Historians would appreciate the ironic attempt to assassinate their career with “You Could Have It So Much Better,” but fans of Franz Ferdinand will appreciate the attempt to steer back on course with their third studio album, “Tonight: Franz Ferdinand.” And steering back on course is exactly what the band does, and so much more.
After suffering dramatically from a sophomore slump, Franz Ferdinand officially redeem themselves with an album that is full of synthesized layers, guitar riffs that are sure to take you out (no pun intended), and drum beats that are geared for a dance floor more than a rock show, though the band does find a chance to offer a neo pop-rock addiction throughout the entire album.

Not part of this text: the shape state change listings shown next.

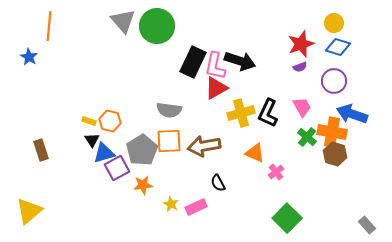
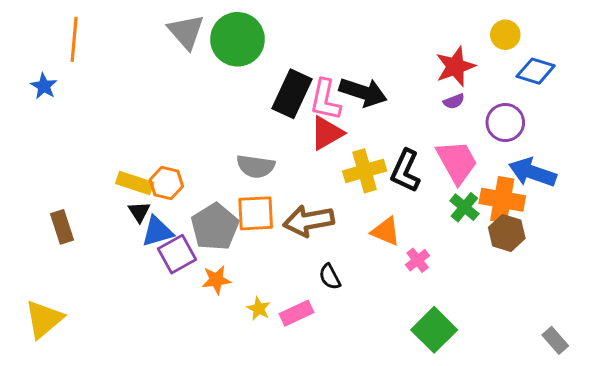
blue diamond: (338, 47) -> (536, 71), moved
pink trapezoid: (302, 107) -> (457, 162), size x1.5
yellow rectangle: (89, 121) -> (135, 183), size x1.6

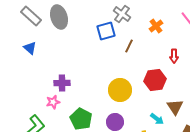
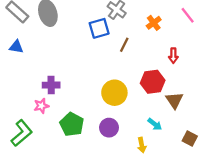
blue triangle: (30, 48) -> (16, 47), turned -32
brown triangle: (175, 107) -> (174, 100), moved

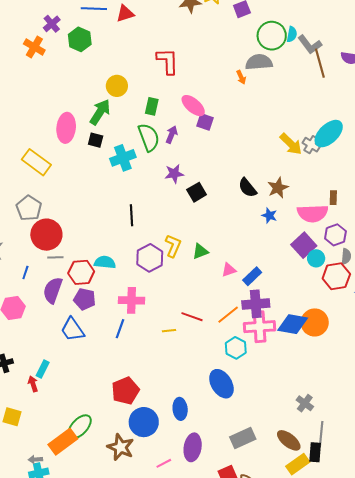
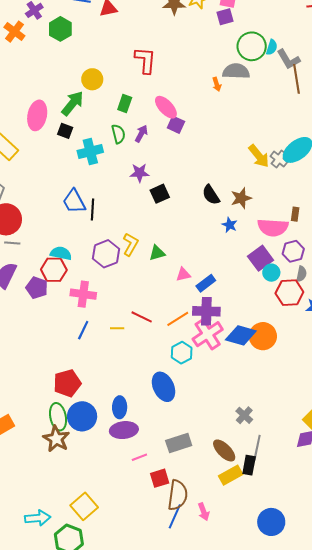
green semicircle: (149, 137) -> (118, 134), size x0.7
red hexagon: (81, 272) -> (54, 270), moved
pink cross: (260, 327) -> (208, 334), turned -36
blue line: (120, 329) -> (83, 330), moved
blue trapezoid: (72, 330) -> (74, 201), moved
green ellipse: (80, 427) -> (58, 417), moved, turned -60
purple ellipse: (193, 447) -> (124, 430), moved, turned 68
pink line: (164, 463) -> (139, 457), moved

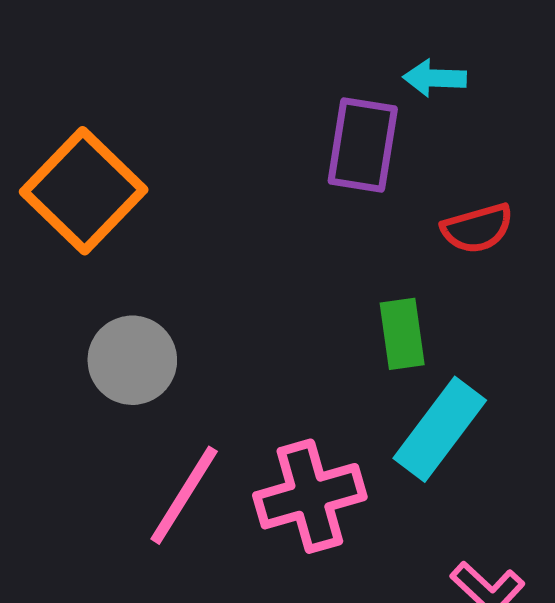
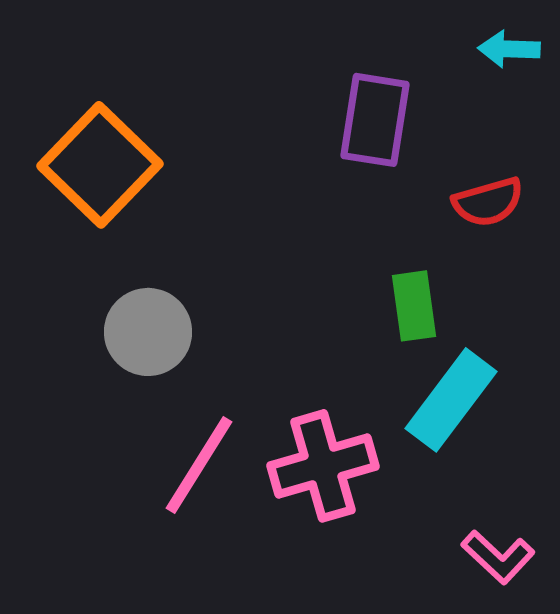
cyan arrow: (435, 78) -> (509, 49), moved

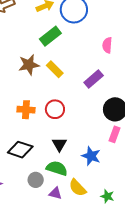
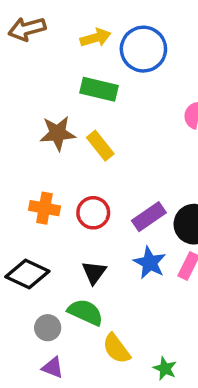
green rectangle: (50, 36) -> (99, 89), turned 45
purple rectangle: (94, 79) -> (149, 217), moved
blue star: (91, 156) -> (150, 263), moved
purple triangle: (55, 193) -> (53, 368), moved

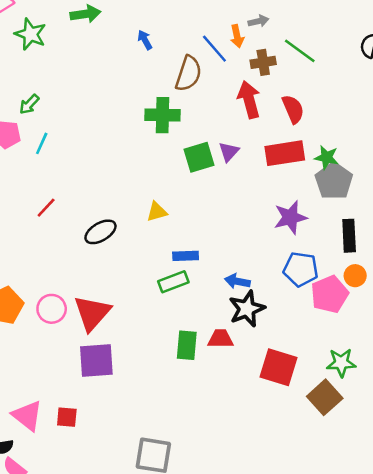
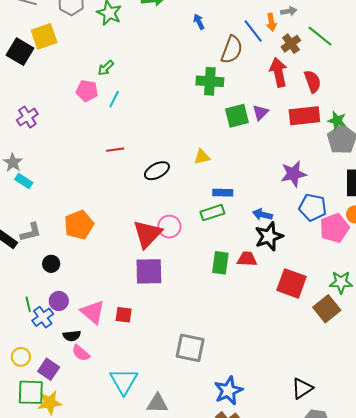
brown cross: (263, 62) -> (291, 44), turned -30
red line: (46, 208) -> (115, 150), turned 36
purple star: (290, 217) -> (293, 174), moved
pink circle: (52, 309) -> (169, 227), moved

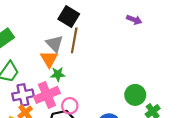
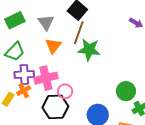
gray triangle: (55, 44) -> (46, 22), moved
green star: (58, 74) -> (89, 50), moved, size x1.6

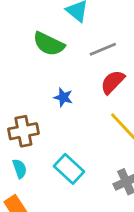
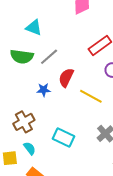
gray line: (103, 49) -> (49, 57), moved
red semicircle: (113, 82) -> (66, 78), moved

“Ulysses,” the first single off the album is a bass-oriented introduction to the new album with a verse that is similar to that of something Radiohead might produce and a chorus that sounds almost Killer-esque with the words “. La La La La La, Ulysses, I found a new way, I found a new way baby.” The rest of the song subliminally hints at the idea of, “. never going home,” a feat the band seems to have performed with their record.

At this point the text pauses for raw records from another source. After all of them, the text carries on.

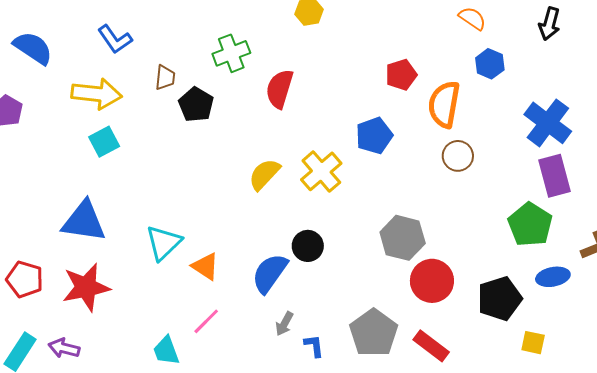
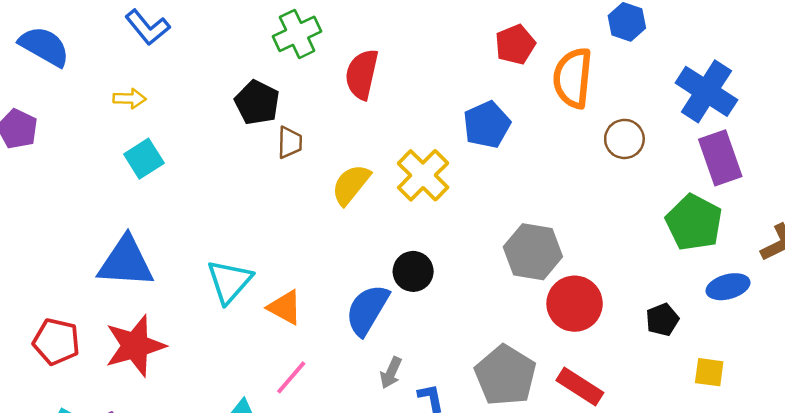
brown trapezoid: (165, 78) -> (290, 143), moved
yellow arrow: (97, 94) -> (130, 99), size x0.5
brown circle: (458, 156) -> (624, 139), moved
black pentagon: (500, 299) -> (662, 320), size x0.6

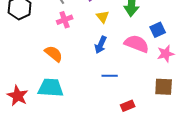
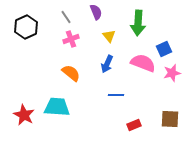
orange semicircle: (54, 54) -> (71, 73), moved
brown square: (164, 87) -> (170, 119), moved

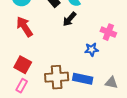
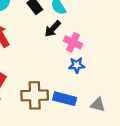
pink cross: (108, 32) -> (73, 42), moved

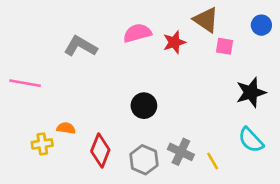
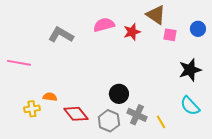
blue circle: (261, 25) -> (198, 29), moved
black circle: (144, 106) -> (119, 94), moved
red diamond: (100, 151) -> (76, 114), turned -60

“No You Girls,” is a dance-rock lyrically sexual song that touches on the idea of “no you girls will never know how you make a boy feel” before dropping into the ballad-rock bridge that has lead singer Alex Kapranos whimpering that he “does stupid things .”
“Send Him Away,” alludes to an insignificant one-night stand and leads you into the synthesizer introduction on “Twilight Omens,” that gear listeners to a confession that Kapranos really can’t get someone off his mind.

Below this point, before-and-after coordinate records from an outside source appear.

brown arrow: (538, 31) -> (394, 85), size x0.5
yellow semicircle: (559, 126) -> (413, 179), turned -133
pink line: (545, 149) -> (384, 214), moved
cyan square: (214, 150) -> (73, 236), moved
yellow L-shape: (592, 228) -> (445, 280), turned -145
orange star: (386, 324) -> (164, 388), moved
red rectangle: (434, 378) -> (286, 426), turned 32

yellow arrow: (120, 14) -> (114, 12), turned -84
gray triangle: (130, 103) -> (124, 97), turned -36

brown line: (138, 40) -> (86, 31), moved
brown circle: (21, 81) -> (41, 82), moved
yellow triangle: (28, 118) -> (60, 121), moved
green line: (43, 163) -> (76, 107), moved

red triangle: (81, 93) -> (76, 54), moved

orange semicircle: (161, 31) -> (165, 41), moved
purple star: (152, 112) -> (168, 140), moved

“Lucid Dreams,” the longest track on the album starts off with a typical rock song then transitions into a Jimi Hendrix, psychedelic, final four minutes that leave listeners wondering whether or not the CD they are listening to is in fact Franz Ferdinand or a Paul Oakenfold tribute band.
The final song on the album, “Katherine Kiss Me,” is a poorly placed acoustic song that changes the entire tone of the album, but shows a sensitive side to the band and allows listeners to picture themselves going home to a warm bed after a night out on the town in which they have done nothing but dance and drink Red Bull.
Whether this is a rare gem or a hint at a future direction of solid songs with technical guitar riffs, head-bobbing drumbeats, and appropriately used synthesizers, Franz Ferdinand is attempting to show that history rarely repeats itself.